Sous le pont Mirabeau coule la Seine, Apollinaire l’a écrit. Il est très observateur cet homme tout de même, qu’il le soit est une évidence.
Je n’arrive pas à la cheville de ce poète, loin de là mais pourtant je vais écrire: ” Sous le pont de Beaugency nous parle la Loire.”
Car elle est bien vivante cette Loire, en effet ! Ce n’est pas une eau dormante de quelque étang solognot non loin de là. Encore moins une eau saumâtre prisonnière d’un bois jouxtant le Fleuve Royal après le recul d’une crue saisonnière.
La Loire… Ma Loire. En passant sous les arches du pont au printemps elle frétille, s’égosille, se la joue musicale. Elle nous émoustille au bras d’une jolie personne et contribue certainement à nous rendre amoureux, même si le bruit sourd des automobiles franchissant le tablier de la superstructure couvre le chant mélodieux des oiseaux.
En été elle paresse entre ses longs bancs de sable, des pierres dépassant de son lit. Quelquefois même une petite cascade que l’on voit couler entre deux piliers se tarit, ne laissant apparaître que son chemin de passage en béton.
L’étiage est alors très bas et il serait possible de traverser ” Sa Majesté ” à pieds. Mais attention, elle ne se laisse pas profaner impunément et parfois tend ses pièges mortels aux imprudents qui voudraient s’y aventurer.
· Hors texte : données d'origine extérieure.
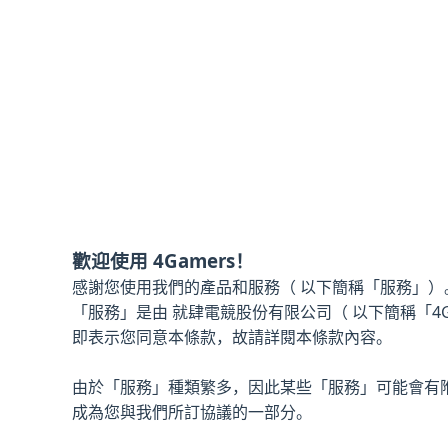
歡迎使用 4Gamers！
感謝您使用我們的產品和服務（ 以下簡稱「服務」）
「服務」是由 就肆電競股份有限公司（ 以下簡稱「4
即表示您同意本條款，故請詳閱本條款內容。
由於「服務」種類繁多，因此某些「服務」可能會有
成為您與我們所訂協議的一部分。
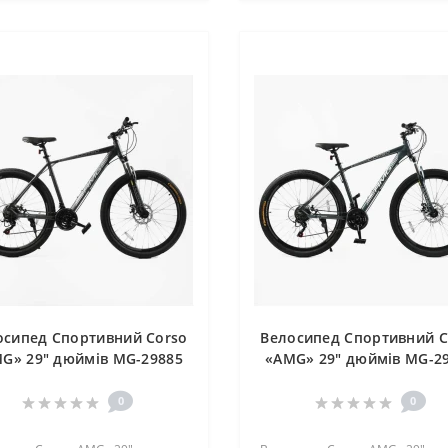
осипед Спортивний Corso
Велосипед Спортивний C
G» 29" дюймів MG-29885
«AMG» 29" дюймів MG-2
0
0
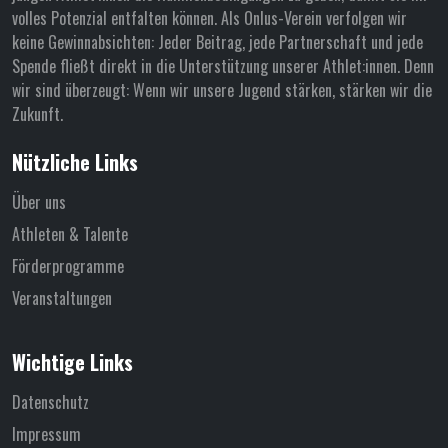
volles Potenzial entfalten können. Als Onlus-Verein verfolgen wir
keine Gewinnabsichten: Jeder Beitrag, jede Partnerschaft und jede
Spende fließt direkt in die Unterstützung unserer Athlet:innen. Denn
wir sind überzeugt: Wenn wir unsere Jugend stärken, stärken wir die
Zukunft.
Nützliche Links
Über uns
Athleten & Talente
Förderprogramme
Veranstaltungen
Wichtige Links
Datenschutz
Impressum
A l’automne elle bouillonne, rage, emmène tout sur son passage, remodelant ses berges, les nettoyant de la pollution humaine par la même occasion . Du moins la déplaçant.
Des arbres morts venus de contrées que l’on imagine lointaines filent sur l’onde telles de rapides pirogues. Gare aux canards et autres volatiles qui se trouveraient sur leur passage !
Il arrive qu’un de ces mastodontes aux branches tentaculaires vienne s’empaler contre un pilier du pont, comme pour tenter de fracasser ce noble édifice qui semble gêner une Loire en furie dans sa course folle vers un océan libérateur.
L’hiver elle frissonne sous ses brumes basses. Parfois elle s’endort, silencieuse sous un drap blanc immaculé en fine glace, emprisonnant les pieds de ce long dragon comme pour le retenir de vouloir s’exiler vers des contrées plus exotiques.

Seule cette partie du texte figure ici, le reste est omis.